_Available data_
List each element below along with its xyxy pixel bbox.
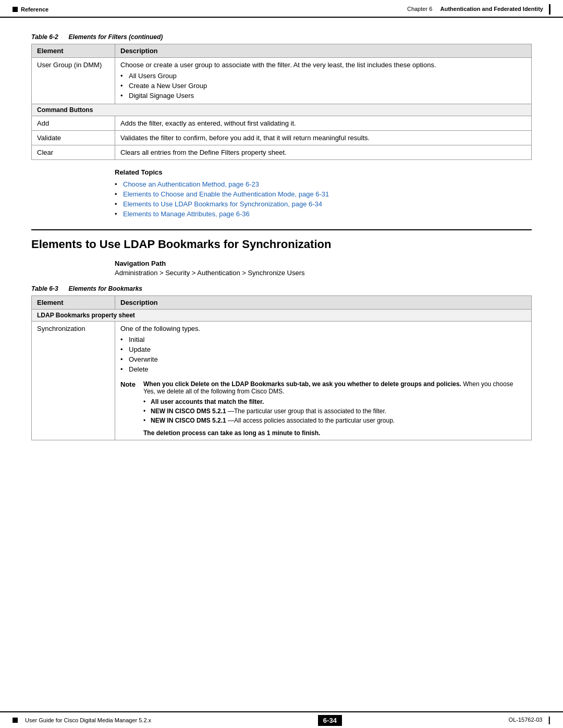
related-topics-title: Related Topics [115, 168, 532, 176]
footer-square-icon [13, 718, 18, 723]
header-left: Reference [13, 6, 48, 13]
note-label: Note [120, 380, 139, 437]
list-item: NEW IN CISCO DMS 5.2.1 —The particular u… [143, 406, 526, 416]
table2-title: Elements for Filters (continued) [69, 33, 163, 41]
footer-left: User Guide for Cisco Digital Media Manag… [13, 717, 151, 723]
related-topic-link-4[interactable]: Elements to Manage Attributes, page 6-36 [123, 210, 250, 218]
table3-col-description: Description [115, 296, 532, 310]
note-text: When you click Delete on the LDAP Bookma… [143, 380, 526, 437]
footer-doc-number: OL-15762-03 [509, 717, 543, 723]
list-item: Elements to Choose and Enable the Authen… [115, 189, 532, 199]
note-intro: When you click Delete on the LDAP Bookma… [143, 380, 436, 388]
list-item: All Users Group [120, 71, 526, 81]
cell-element-validate: Validate [32, 131, 115, 145]
table2-header-row: Element Description [32, 44, 532, 58]
note-bullets-list: All user accounts that match the filter.… [143, 395, 526, 425]
cell-element-clear: Clear [32, 145, 115, 160]
note-container: Note When you click Delete on the LDAP B… [120, 380, 526, 437]
footer-page-number: 6-34 [318, 715, 342, 726]
usergroup-bullets: All Users Group Create a New User Group … [120, 69, 526, 101]
list-item: Overwrite [120, 354, 526, 364]
nav-path-section: Navigation Path Administration > Securit… [115, 260, 532, 277]
table-row: Synchronization One of the following typ… [32, 322, 532, 440]
header-chapter: Chapter 6 [407, 6, 432, 12]
usergroup-desc-text: Choose or create a user group to associa… [120, 61, 436, 69]
header-title: Authentication and Federated Identity [440, 6, 543, 12]
list-item: Update [120, 344, 526, 354]
list-item: Delete [120, 364, 526, 374]
cell-desc-validate: Validates the filter to confirm, before … [115, 131, 532, 145]
related-topic-link-3[interactable]: Elements to Use LDAP Bookmarks for Synch… [123, 200, 322, 208]
table3-num: Table 6-3 [31, 285, 58, 292]
subheader-cell: Command Buttons [32, 104, 532, 116]
cell-element-sync: Synchronization [32, 322, 115, 440]
section-heading: Elements to Use LDAP Bookmarks for Synch… [31, 229, 532, 251]
list-item: Choose an Authentication Method, page 6-… [115, 179, 532, 189]
page-footer: User Guide for Cisco Digital Media Manag… [0, 711, 563, 728]
table2-caption: Table 6-2 Elements for Filters (continue… [31, 33, 532, 41]
cell-desc-add: Adds the filter, exactly as entered, wit… [115, 116, 532, 131]
table2-num: Table 6-2 [31, 33, 58, 41]
list-item: Elements to Manage Attributes, page 6-36 [115, 209, 532, 219]
table-row: Validate Validates the filter to confirm… [32, 131, 532, 145]
list-item: All user accounts that match the filter. [143, 397, 526, 406]
cell-element-usergroup: User Group (in DMM) [32, 58, 115, 104]
header-square-icon [13, 7, 18, 12]
cell-desc-clear: Clears all entries from the Define Filte… [115, 145, 532, 160]
page-header: Reference Chapter 6 Authentication and F… [0, 0, 563, 18]
list-item: Create a New User Group [120, 81, 526, 91]
footer-guide: User Guide for Cisco Digital Media Manag… [25, 717, 151, 723]
cell-element-add: Add [32, 116, 115, 131]
list-item: Digital Signage Users [120, 91, 526, 101]
table2: Element Description User Group (in DMM) … [31, 44, 532, 160]
main-content: Table 6-2 Elements for Filters (continue… [0, 18, 563, 459]
footer-bar-icon: | [548, 715, 550, 724]
header-right: Chapter 6 Authentication and Federated I… [407, 4, 550, 15]
table-row: Add Adds the filter, exactly as entered,… [32, 116, 532, 131]
table2-col-element: Element [32, 44, 115, 58]
sync-desc-text: One of the following types. [120, 325, 200, 332]
header-bar [549, 4, 550, 15]
command-buttons-subheader: Command Buttons [32, 104, 532, 116]
cell-desc-sync: One of the following types. Initial Upda… [115, 322, 532, 440]
table3-caption: Table 6-3 Elements for Bookmarks [31, 285, 532, 292]
table3-col-element: Element [32, 296, 115, 310]
deletion-note: The deletion process can take as long as… [143, 429, 526, 437]
related-topics-list: Choose an Authentication Method, page 6-… [115, 179, 532, 219]
table2-col-description: Description [115, 44, 532, 58]
footer-page-num-container: 6-34 [318, 717, 342, 724]
table-row: Clear Clears all entries from the Define… [32, 145, 532, 160]
list-item: Elements to Use LDAP Bookmarks for Synch… [115, 199, 532, 209]
table3: Element Description LDAP Bookmarks prope… [31, 295, 532, 440]
subheader-ldap-cell: LDAP Bookmarks property sheet [32, 310, 532, 322]
sync-bullets: Initial Update Overwrite Delete [120, 332, 526, 374]
cell-desc-usergroup: Choose or create a user group to associa… [115, 58, 532, 104]
ldap-bookmarks-subheader: LDAP Bookmarks property sheet [32, 310, 532, 322]
list-item: Initial [120, 335, 526, 344]
header-reference-label: Reference [21, 6, 48, 13]
related-topic-link-2[interactable]: Elements to Choose and Enable the Authen… [123, 190, 329, 198]
list-item: NEW IN CISCO DMS 5.2.1 —All access polic… [143, 416, 526, 425]
footer-right: OL-15762-03 | [509, 715, 550, 725]
table-row: User Group (in DMM) Choose or create a u… [32, 58, 532, 104]
table3-header-row: Element Description [32, 296, 532, 310]
table3-title: Elements for Bookmarks [69, 285, 142, 292]
related-topic-link-1[interactable]: Choose an Authentication Method, page 6-… [123, 180, 259, 188]
related-topics-section: Related Topics Choose an Authentication … [115, 168, 532, 219]
nav-path-title: Navigation Path [115, 260, 532, 267]
nav-path-text: Administration > Security > Authenticati… [115, 269, 532, 277]
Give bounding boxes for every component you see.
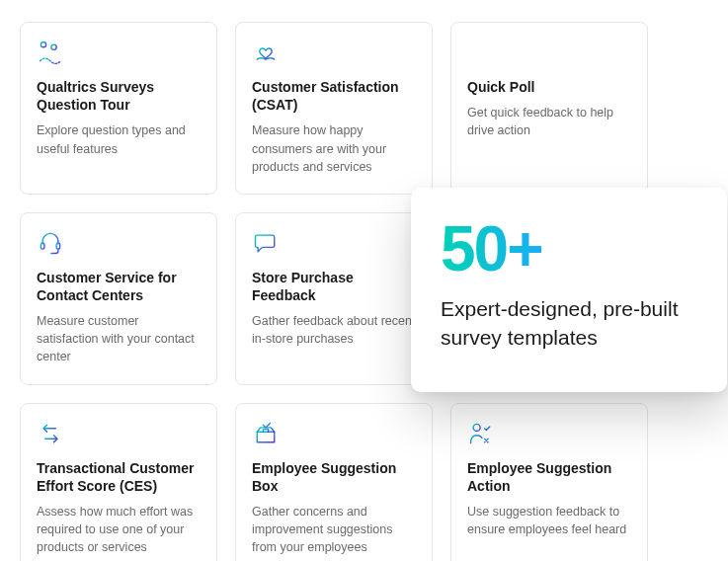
- card-desc: Gather concerns and improvement suggesti…: [252, 503, 416, 556]
- svg-point-4: [473, 424, 480, 431]
- card-desc: Use suggestion feedback to ensure employ…: [467, 503, 631, 538]
- template-card-store-purchase[interactable]: Store Purchase Feedback Gather feedback …: [235, 212, 433, 385]
- svg-point-1: [51, 44, 56, 49]
- template-card-suggestion-action[interactable]: Employee Suggestion Action Use suggestio…: [450, 403, 648, 562]
- bar-chart-icon: [467, 39, 495, 66]
- speech-bubble-icon: [252, 229, 280, 257]
- svg-point-0: [40, 42, 45, 47]
- callout-text: Expert-designed, pre-built survey templa…: [441, 294, 697, 353]
- card-desc: Assess how much effort was required to u…: [37, 503, 201, 556]
- template-card-contact-centers[interactable]: Customer Service for Contact Centers Mea…: [20, 212, 217, 385]
- template-card-quick-poll[interactable]: Quick Poll Get quick feedback to help dr…: [450, 22, 648, 195]
- person-check-icon: [467, 420, 495, 447]
- card-title: Store Purchase Feedback: [252, 269, 416, 304]
- card-desc: Measure how happy consumers are with you…: [252, 121, 416, 175]
- card-title: Quick Poll: [467, 78, 631, 96]
- card-title: Employee Suggestion Box: [252, 459, 416, 495]
- ballot-box-icon: [252, 420, 280, 447]
- card-title: Qualtrics Surveys Question Tour: [37, 78, 201, 114]
- template-count-callout: 50+ Expert-designed, pre-built survey te…: [411, 188, 727, 392]
- template-card-csat[interactable]: Customer Satisfaction (CSAT) Measure how…: [235, 22, 433, 195]
- card-desc: Measure customer satisfaction with your …: [37, 312, 201, 365]
- heart-hands-icon: [252, 39, 280, 66]
- arrows-exchange-icon: [37, 420, 64, 447]
- callout-number: 50+: [441, 217, 697, 280]
- template-card-question-tour[interactable]: Qualtrics Surveys Question Tour Explore …: [20, 22, 217, 195]
- map-pins-icon: [37, 39, 64, 66]
- card-desc: Get quick feedback to help drive action: [467, 104, 631, 139]
- card-title: Employee Suggestion Action: [467, 459, 631, 495]
- card-title: Customer Service for Contact Centers: [37, 269, 201, 304]
- headset-icon: [37, 229, 64, 257]
- template-card-ces[interactable]: Transactional Customer Effort Score (CES…: [20, 403, 217, 562]
- template-card-suggestion-box[interactable]: Employee Suggestion Box Gather concerns …: [235, 403, 433, 562]
- card-title: Customer Satisfaction (CSAT): [252, 78, 416, 114]
- card-desc: Gather feedback about recent in-store pu…: [252, 312, 416, 348]
- card-title: Transactional Customer Effort Score (CES…: [37, 459, 201, 495]
- card-desc: Explore question types and useful featur…: [37, 121, 201, 157]
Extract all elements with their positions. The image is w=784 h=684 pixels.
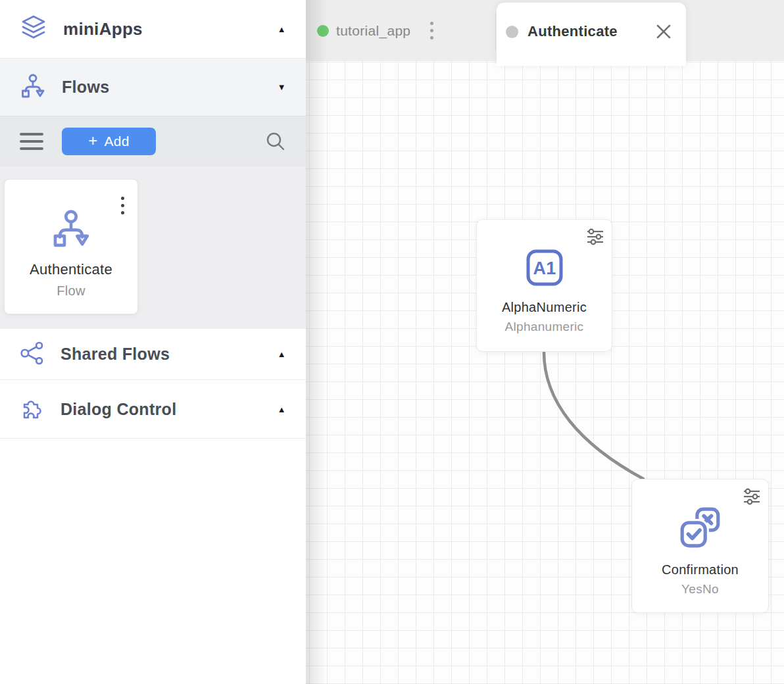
flow-branch-icon (49, 208, 93, 252)
status-dot-gray (506, 26, 518, 38)
svg-text:A1: A1 (533, 258, 556, 278)
node-title: AlphaNumeric (502, 300, 587, 315)
tab-tutorial-app[interactable]: tutorial_app (306, 0, 436, 61)
sidebar-item-flows[interactable]: Flows ▼ (0, 58, 306, 116)
kebab-menu-icon[interactable] (428, 19, 436, 42)
sidebar-item-label: Flows (62, 78, 109, 97)
main-area: tutorial_app Authenticate (306, 0, 784, 684)
sidebar: miniApps ▲ Flows ▼ + Add (0, 0, 306, 684)
sidebar-item-label: Dialog Control (61, 400, 176, 419)
plus-icon: + (88, 132, 97, 150)
share-icon (20, 341, 45, 368)
a1-badge-icon: A1 (526, 249, 564, 289)
kebab-menu-icon[interactable] (120, 195, 126, 216)
hamburger-menu-icon[interactable] (20, 133, 43, 150)
flow-canvas[interactable]: A1 AlphaNumeric Alphanumeric (306, 61, 784, 684)
chevron-up-icon[interactable]: ▲ (278, 350, 286, 358)
tab-separator (495, 13, 496, 49)
tab-label: tutorial_app (336, 23, 410, 39)
node-title: Confirmation (662, 562, 739, 577)
node-confirmation[interactable]: Confirmation YesNo (631, 479, 769, 613)
flow-card-subtitle: Flow (57, 283, 85, 299)
close-icon[interactable] (654, 22, 673, 41)
sliders-icon[interactable] (586, 228, 604, 245)
add-button-label: Add (105, 134, 130, 149)
collapse-arrow-icon[interactable]: ▲ (278, 25, 286, 34)
chevron-down-icon[interactable]: ▼ (278, 83, 286, 91)
flow-card-authenticate[interactable]: Authenticate Flow (4, 179, 138, 314)
flow-list: Authenticate Flow (0, 166, 306, 329)
puzzle-icon (20, 395, 45, 423)
app-title: miniApps (63, 19, 143, 39)
layers-icon (20, 14, 47, 43)
status-dot-green (317, 25, 329, 37)
search-icon[interactable] (265, 131, 286, 152)
tab-bar: tutorial_app Authenticate (306, 0, 784, 61)
node-subtitle: YesNo (681, 582, 719, 597)
node-alphanumeric[interactable]: A1 AlphaNumeric Alphanumeric (476, 219, 612, 352)
sidebar-item-dialog-control[interactable]: Dialog Control ▲ (0, 380, 306, 439)
sidebar-header[interactable]: miniApps ▲ (0, 0, 306, 58)
node-subtitle: Alphanumeric (505, 320, 584, 334)
sidebar-item-shared-flows[interactable]: Shared Flows ▲ (0, 329, 306, 380)
tab-label: Authenticate (527, 23, 618, 40)
tab-authenticate[interactable]: Authenticate (497, 3, 686, 66)
chevron-up-icon[interactable]: ▲ (278, 405, 286, 414)
check-cross-icon (678, 506, 723, 552)
add-flow-button[interactable]: + Add (62, 128, 156, 155)
sliders-icon[interactable] (743, 488, 761, 505)
sidebar-item-label: Shared Flows (61, 345, 170, 364)
flows-toolbar: + Add (0, 116, 306, 166)
flow-branch-icon (20, 73, 46, 102)
flow-card-title: Authenticate (30, 261, 112, 278)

_Problem details_
Every line of the listing that holds "entries" should be found and copied.

_Finished exercise_
cell-desc-clear: Clears all entries from the Define Filte… [115, 145, 532, 160]
table-row: Clear Clears all entries from the Define… [32, 145, 532, 160]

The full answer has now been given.